Customers will have access to the latest class of preferred shares from the company’s most recent funding round, priced at 1.78 euros per share, with an accessible minimum purchase of 11 euros.
Bittner said the company quietly held an internal fundraising round in November for an additional 25 million euros, led by existing investor Eurazeo, based on a valuation of 1.1 billion euros.
“That round is exponentially smaller than what we raised in 2021, which shows that our approach to profitability is coming very soon. We just don’t need that much more money. The business is becoming more and more self-funding,” he said. The company raised two tranches of 178 million euros each, led by luxury group Kering and Tiger Global Management, in 2021, and was valued at 1.4 billion euros in that round.
Vestiaire is on track to be profitable before the end of the year, Bittner said, and then it will turn its sights toward an IPO.
“We’re still very conservative with regard to our planning for 2024, but despite that conservative planning, we think we will approach the profitability toward the end of this year,” he said.
The platform’s revenue grew 25 percent in 2023 alone, Bittner said, and the company has more than doubled its gross merchandise value and sales In the past three years.
Vestiaire has stayed “extremely resilient” during the post-pandemic luxury boom and its subsequent leveling, said Bittner.
“That community got even stronger over the last five years, with the extreme focus around environmental sustainability topics, which we’ve pushed further and further with,” he said, citing the company’s highly publicized, two-phase fast-fashion ban.
Bittner said the company benefited from the luxury boom, and is in turn continuing to benefit from the luxury downturn. “We’re a platform, so we benefit from all of it.
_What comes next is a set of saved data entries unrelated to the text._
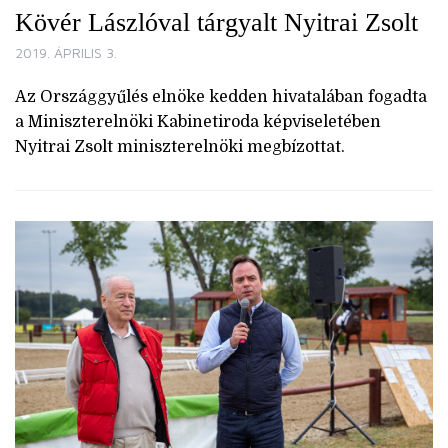
Kövér Lászlóval tárgyalt Nyitrai Zsolt
2019. ÁPRILIS 3.
Az Országgyűlés elnöke kedden hivatalában fogadta
a Miniszterelnöki Kabinetiroda képviseletében
Nyitrai Zsolt miniszterelnöki megbízottat.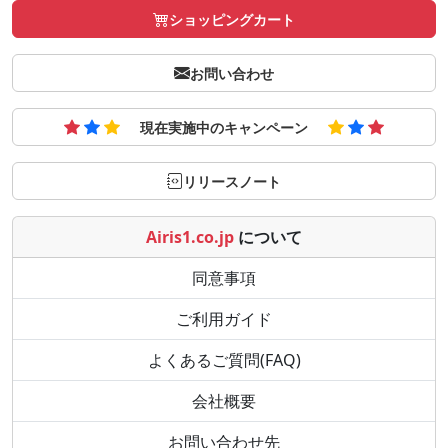
ショッピングカート
お問い合わせ
現在実施中のキャンペーン
リリースノート
Airis1.co.jp
について
同意事項
ご利用ガイド
よくあるご質問(FAQ)
会社概要
お問い合わせ先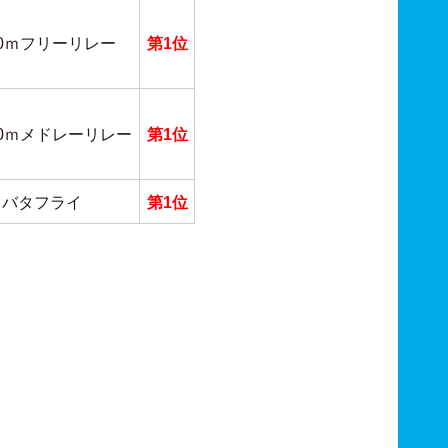
00ｍフリーリレー
第1位
00ｍメドレーリレー
第1位
0ｍバタフライ
第1位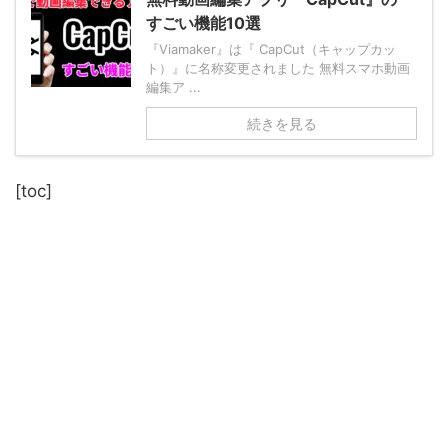
すごい機能10選
『Viamaker』は『 CapCut（キャップカッ
ト）』に名称変更されました 無料スマホ動画
編集ア ...
続きを見る
[toc]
We benefit from those who are doing well and those who are in some sort of way hedged performance-wise,” he said.
While other resale platforms have struggled with stabilizing their supply and demand as shopping habits fluctuate, Vestiaire Collective said it can ride out the softening luxury market by relying on its sophisticated European customer and growing its market share in the U.S.
“The opportunity in the U.S. is so exponentially bigger than any other opportunity out there…[but] there’s a lot of stuff we need to get right in the U.S. We need to get the customer segmentation right, we need to get the messaging toward the U.S. consumers right, and the overall organization,” he said.
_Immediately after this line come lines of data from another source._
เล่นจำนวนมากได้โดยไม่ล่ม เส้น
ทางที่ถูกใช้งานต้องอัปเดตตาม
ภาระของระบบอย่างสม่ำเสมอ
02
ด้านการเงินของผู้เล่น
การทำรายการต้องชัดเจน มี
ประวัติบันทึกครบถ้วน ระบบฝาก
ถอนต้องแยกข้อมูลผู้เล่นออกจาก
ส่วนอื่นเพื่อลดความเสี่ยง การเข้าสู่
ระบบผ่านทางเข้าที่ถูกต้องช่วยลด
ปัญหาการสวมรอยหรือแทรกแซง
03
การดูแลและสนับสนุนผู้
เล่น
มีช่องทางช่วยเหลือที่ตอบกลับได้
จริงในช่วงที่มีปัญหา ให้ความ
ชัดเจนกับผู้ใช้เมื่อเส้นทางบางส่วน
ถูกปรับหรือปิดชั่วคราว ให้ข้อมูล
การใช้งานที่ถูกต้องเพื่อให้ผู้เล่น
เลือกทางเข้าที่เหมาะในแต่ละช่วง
Bittner said that due to its focus on luxury, the company has an average basket size of 350 euros and he is looking to bring that down while upping the ready-to-wear and shoes categories.
Vestiaire Collective acquired U.S.-based platform Tradesy in 2022 and merged it into its main brand early last year.
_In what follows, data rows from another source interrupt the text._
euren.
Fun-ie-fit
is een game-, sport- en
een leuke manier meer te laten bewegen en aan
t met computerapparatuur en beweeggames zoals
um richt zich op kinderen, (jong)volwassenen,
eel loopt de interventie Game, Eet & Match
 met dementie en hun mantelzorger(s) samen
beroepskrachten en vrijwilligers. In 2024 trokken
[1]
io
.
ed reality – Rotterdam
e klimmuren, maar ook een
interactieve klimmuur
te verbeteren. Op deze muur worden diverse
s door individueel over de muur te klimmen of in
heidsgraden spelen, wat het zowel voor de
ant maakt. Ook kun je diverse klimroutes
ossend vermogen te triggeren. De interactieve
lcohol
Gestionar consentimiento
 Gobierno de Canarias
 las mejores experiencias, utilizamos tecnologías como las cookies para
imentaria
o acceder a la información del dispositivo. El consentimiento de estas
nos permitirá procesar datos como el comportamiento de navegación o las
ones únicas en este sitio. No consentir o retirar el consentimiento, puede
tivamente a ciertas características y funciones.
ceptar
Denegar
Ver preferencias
But with players like Poshmark and The RealReal already established, this year Vestiaire Collective will “be playing offense,” he said. “We’re feeling very confident. We’re still careful, we’re still conservative, but we think that ’24 is an amazing opportunity to take market share.”
Much of Bittner’s focus in the U.S. market is increasing the share of rtw and shoes versus high-end handbags and jewelry to entice new customers. “We really believe in these lower price points as the volume-drivers because I think that’s really what gets people to become part of this community,” he said.
Hitting profitability before an IPO would put it a step ahead of The RealReal, which raised $300 million upon its public offering in 2019, while it was still hitting annual losses. It soared above $30 upon offering, but sits at less than $2 today.
Poshmark was valued at $7.5 billion upon its IPO, but its share price fell more than 80 percent before it was acquired by Korean e-commerce company Naver in October 2022. Naver-backed Korelya Capital also invested in Vestiaire Collective in 2020.
Bittner said the community equity fundraise initiative was conceived by the marketing team, along with efforts such as becoming a B Corp, and issuing the company’s impact and trust reports in order to make its message of sustainable reuse of clothing more clear to consumers.
“It’s a nice way to connect with the community,” he said.